Healthcare operators are also reducing electricity demand by installing energy-efficient LED light fittings, occupancy sensors, and water aerators in non-clinical settings. These devices reduce the flow rate and, therefore, the amount of energy required for water heating without compromising pressure. Sensor taps with timers also reduce the quantity of water used.
 
Heat pumps are often used to provide cooling and heating. Although gas or oil-powered boilers are typically favoured for supplying hot water and steam for sterilisation, the business case may be made for a hybrid solar hot water/heat pump system to reduce energy-linked carbon while promoting reliability. Developing heat pump technologies that can deliver water at higher temperatures is a major opportunity to drive more widespread adoption. In existing facilities, owners are taking the first essential step of improving the measurement and monitoring of energy and water consumption as a fact-finding exercise to inform decarbonisation strategies. This involves installing building management systems and smart metering to identify the areas or systems within a building where energy and water use is greatest.
 
Investors make sustainability a prerequisite
 
Investment is a driver of decarbonisation across the continent.
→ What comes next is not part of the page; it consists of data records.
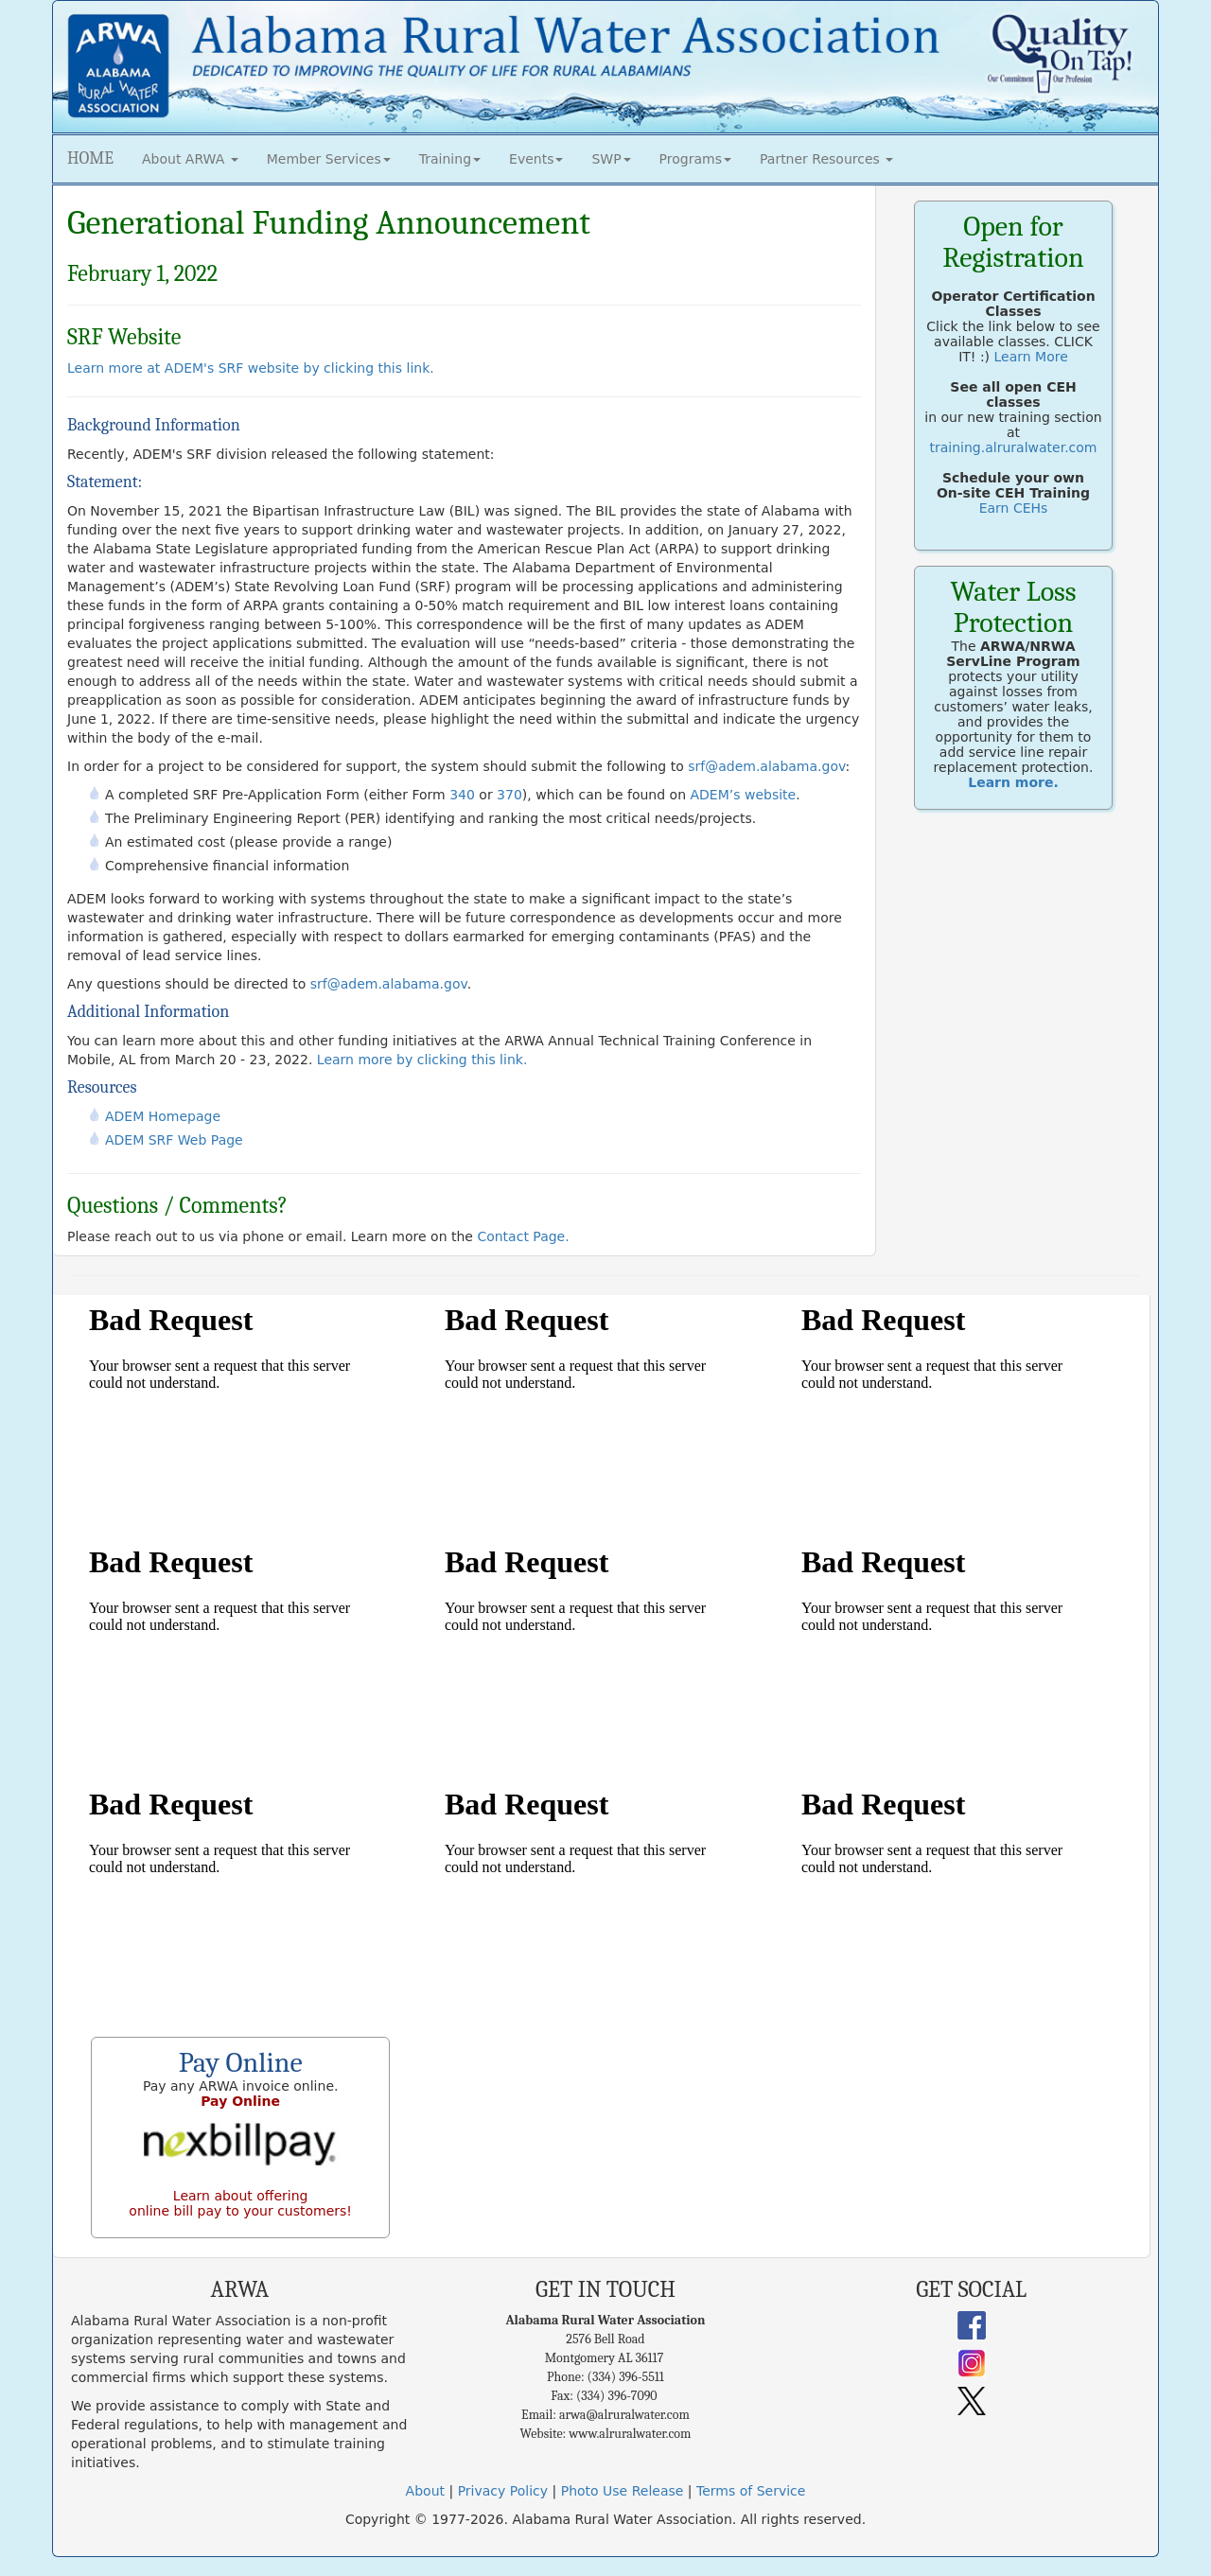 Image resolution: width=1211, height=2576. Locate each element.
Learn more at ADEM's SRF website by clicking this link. (250, 368)
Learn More (1031, 356)
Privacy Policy (503, 2490)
This is partly because international hospital groups are bringing their own decarbonisation policies and targets with them. WSP is part of the design-build team applying the US standard LEED at the African Medical Centre of Excellence in Abuja, Nigeria. It is being developed in partnership with King’s College Hospital in the UK with funding from the African Export-Import Bank.
 
Development banks also drive decarbonisation by making sustainability measures a prerequisite for funding or by tying more favourable terms to carbon savings. The EDGE rating tool was developed by the International Finance Corporation (IFC) for use in emerging markets. It focuses on energy consumption, water consumption and embodied energy in the form of construction materials. Local versions are tailored to each market and for various sectors, including healthcare. The target is a 20% reduction in these three parameters against a country-specific baseline building.
 
There is a palpable enthusiasm for decarbonisation through collaboration among healthcare providers, policymakers and green building councils across the continent. All these stakeholders recognise that sustainability in African healthcare provision is a balancing act between sustainable, leading-edge engineering and providing basic access.
 
In the pursuit of a prosperous future of inclusive and sustainable growth, where all African people have a high standard of living, quality of life, sound health, and well-being, learning from global trends and adapting these to suit African conditions is the key to building successful networks of healthcare infrastructure and medical facilities. And always, it’s about working towards net zero on a continent with limited infrastructure but an abundance of resilience and optimism.